Revision as of 12:21, 23 April 2013

Here are some answers to frequently asked questions about PROV and using it.

Relationship to other vocabularies

In general, the working group decided not to adopt existing vocabularies directly, in preference for a mappings based approach, so they could be absolutely precise about their semantics.

What is the relationship between Dublin Core and PROV?

The two specifications are complimentary. Dublin Core contains many provenance related terms many of which are more specific than those provided by PROV. For those terms, there is a mapping from Dublin Core Metadata Terms to PROV provided by a best practice document. If your system understands PROV, it will be able to understand the provenance terms of Dublin Core.

Why doesn't PROV use FOAF?

TODO: Tim Lebo


Isn't prov:Location just wgs:SpatialThing?

http://www.w3.org/2003/01/geo/wgs84_pos#SpatialThing is "Anything with spatial extent, i.e. size, shape, or position. e.g. people, places, bowling balls, as well as abstract areas like cubes."

It is reasonable to make prov:Location a subclass (or even equivalent) to wgs:SpatialThing.

OWL Time

prov:Activities could be described as time:Intervals and prov:InstantaneousEvents (prov:Start, etc) can be modeled as time:Instant. See What if my Activity started/ended at a time other than xsd:dateTime? for how OWL time can help fill in some details when an exact detail is not known.

Modeling considerations

How can I define a sub activity?

PROV contains the notion of an activity. Some people have asked how to model sub-activities. We suggest using dcterms:hasPart


When should I use prov:Agent subtypes?

If you want to denote that some Person, Organization or Software Agent has responsibility for and activity or entity use the subtypes of prov:Agent. Otherwise, we suggest that use other ontologies like FOAF.

Can I infer Derivation from Usage and Generation?

No!

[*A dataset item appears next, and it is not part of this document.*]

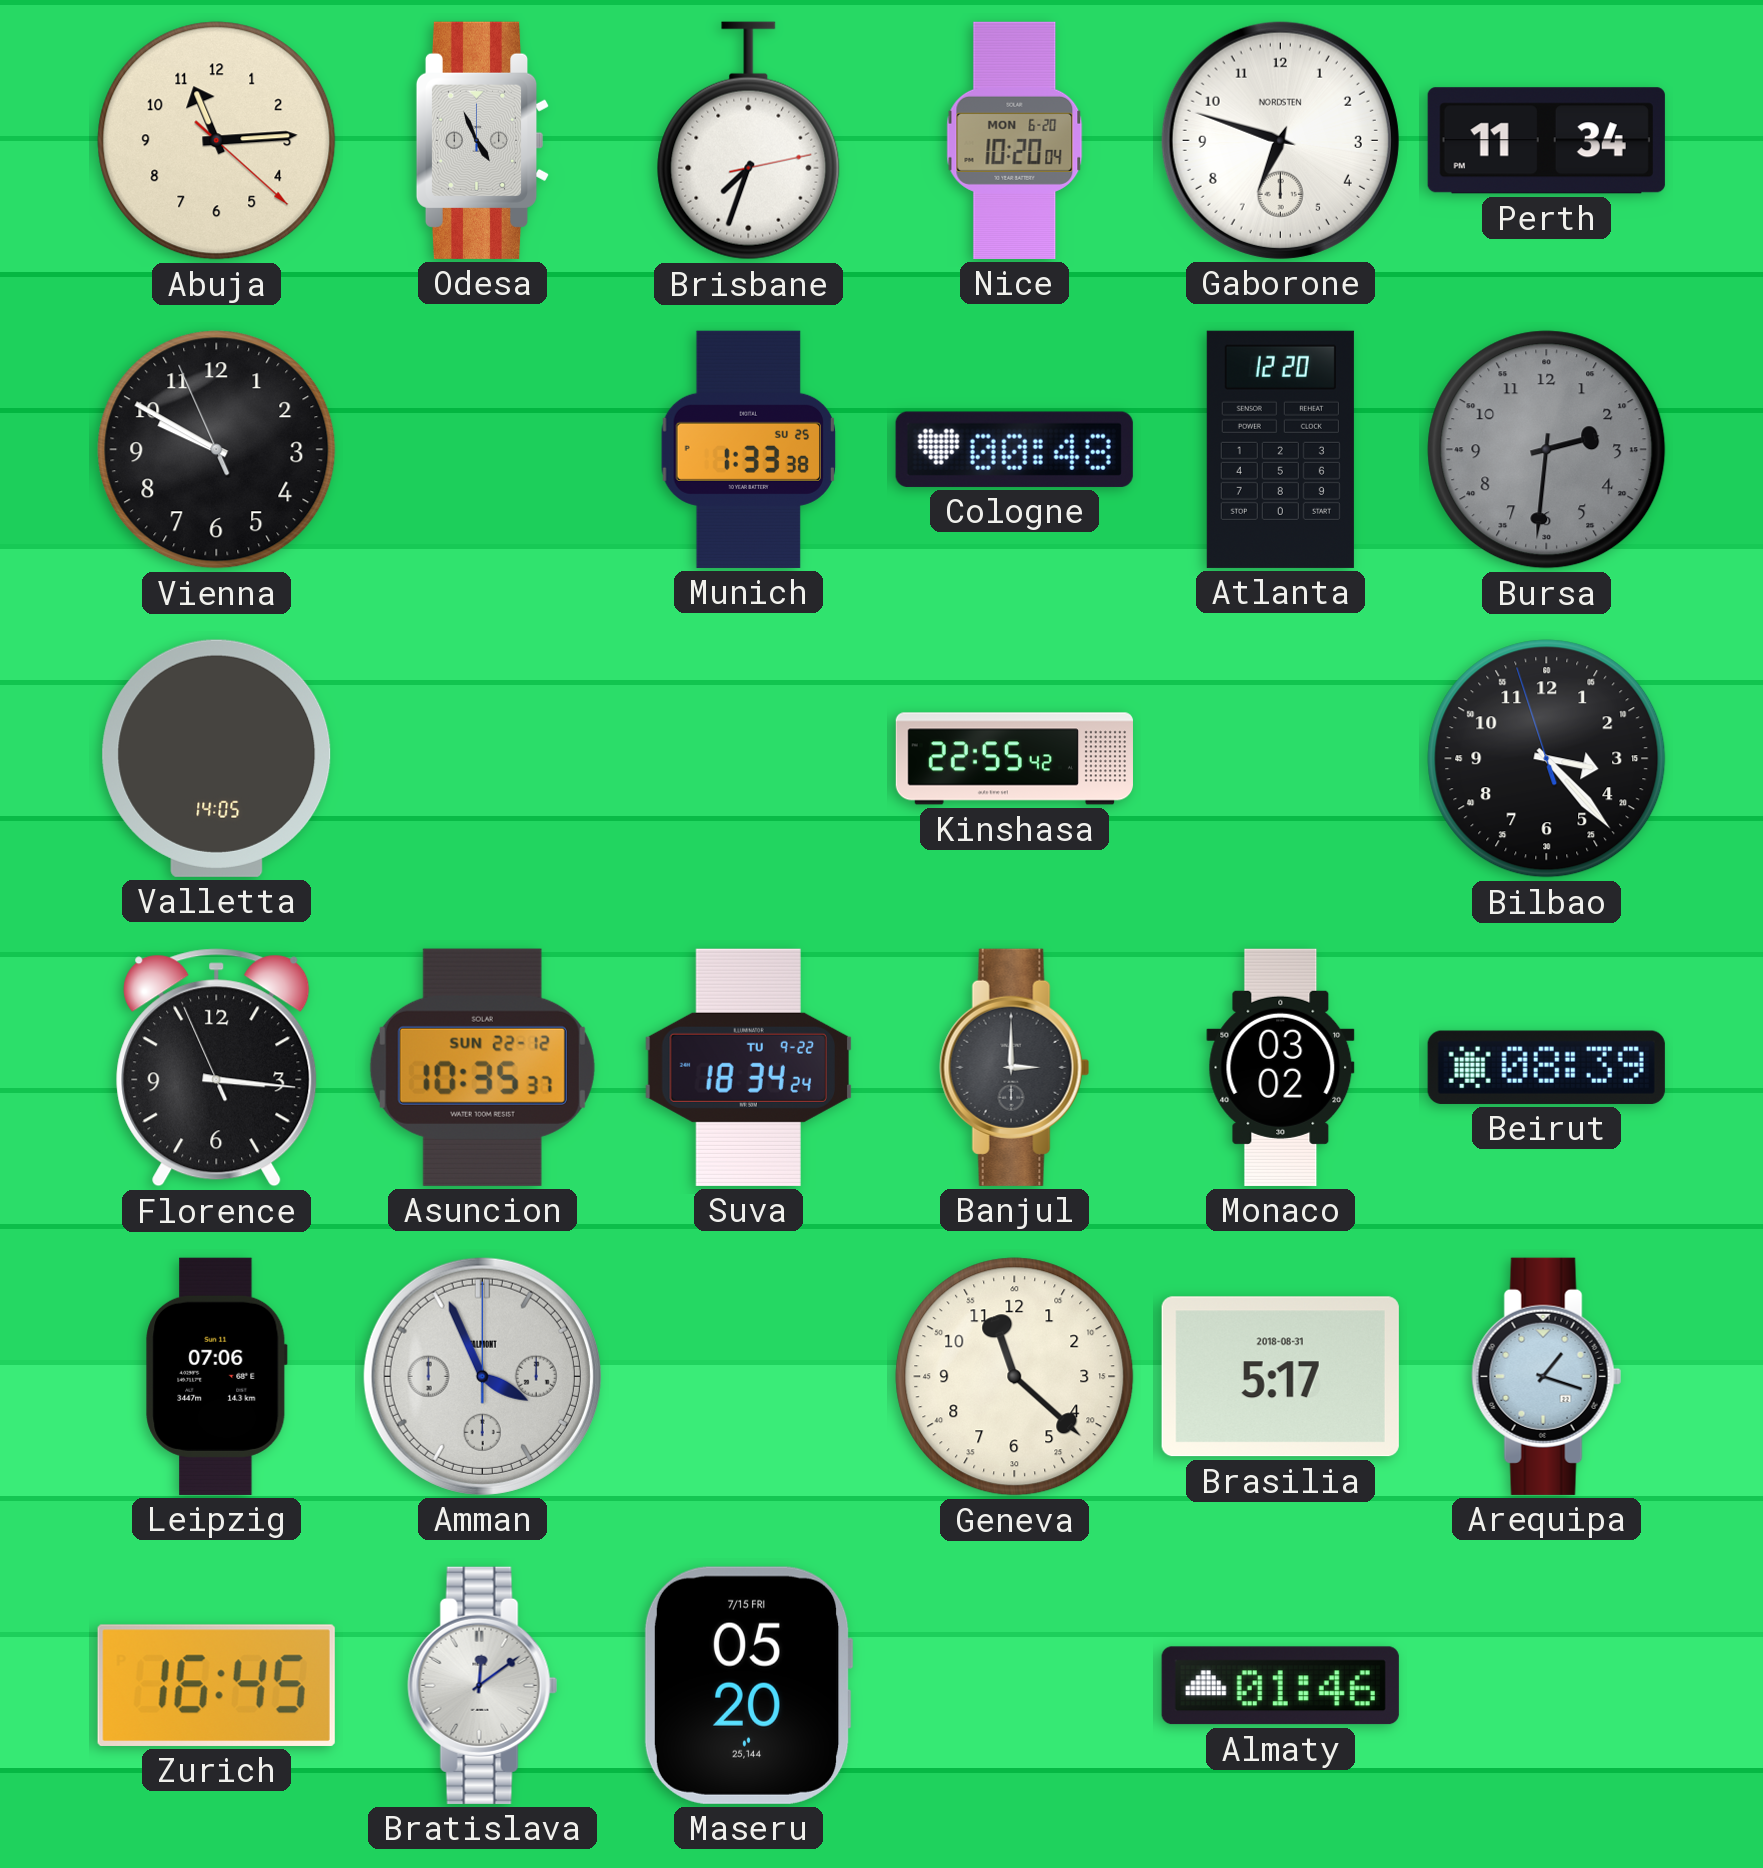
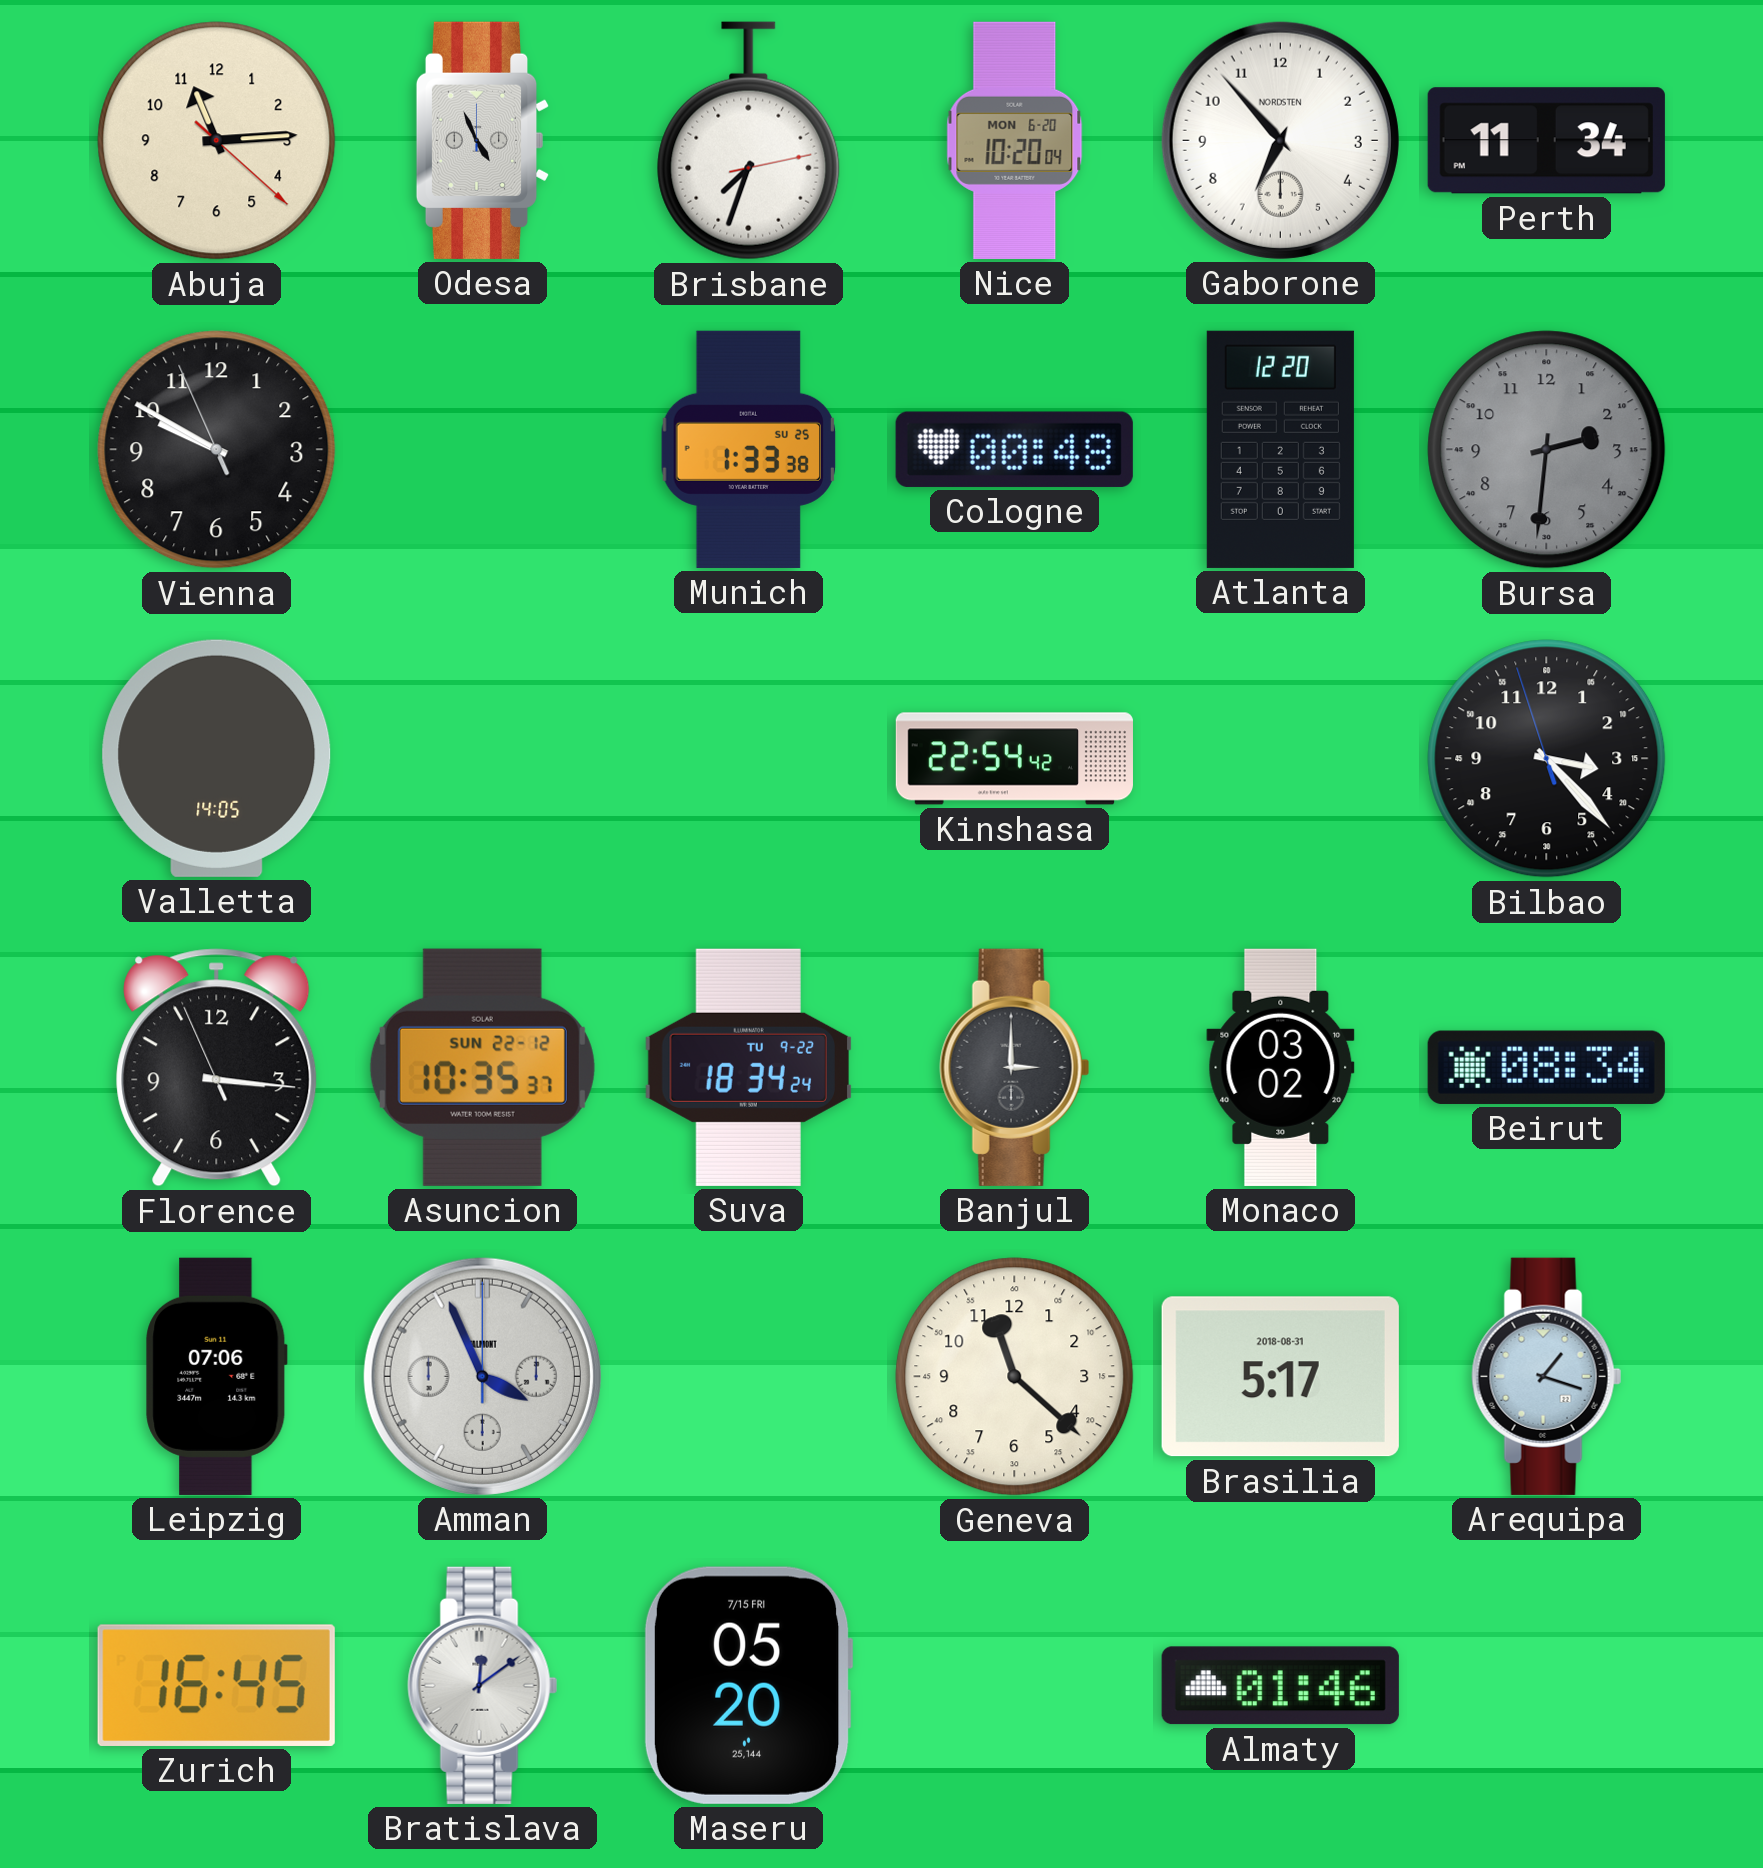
Gaborone: 6:48 -> 6:53
Kinshasa: 22:55 -> 22:54
Beirut: 08:39 -> 08:34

Consider the trivial contrived example of an activity X that uses 3 input entities, a,b,c, and generates 2 output entities, one with a value of the sum of the first two (d = a+b), and a second with a value of the second two (e = b+c). You could express that:

used(X, a)
used(X, b)
used(X, c)
wasGeneratedBy(d, X)
wasGeneratedBy(e, X)

Given our description, we would also assert that:

wasDerivedFrom(d, a)
wasDerivedFrom(d, b)
wasDerivedFrom(e, b)
wasDerivedFrom(e, c)

But you could not infer from the Usages and Generations for activity X that:

wasDerivedFrom(d, c)

or:

wasDerivedFrom(e, a)


Should I use wasInfluencedBy, wasInformedBy, or another relation?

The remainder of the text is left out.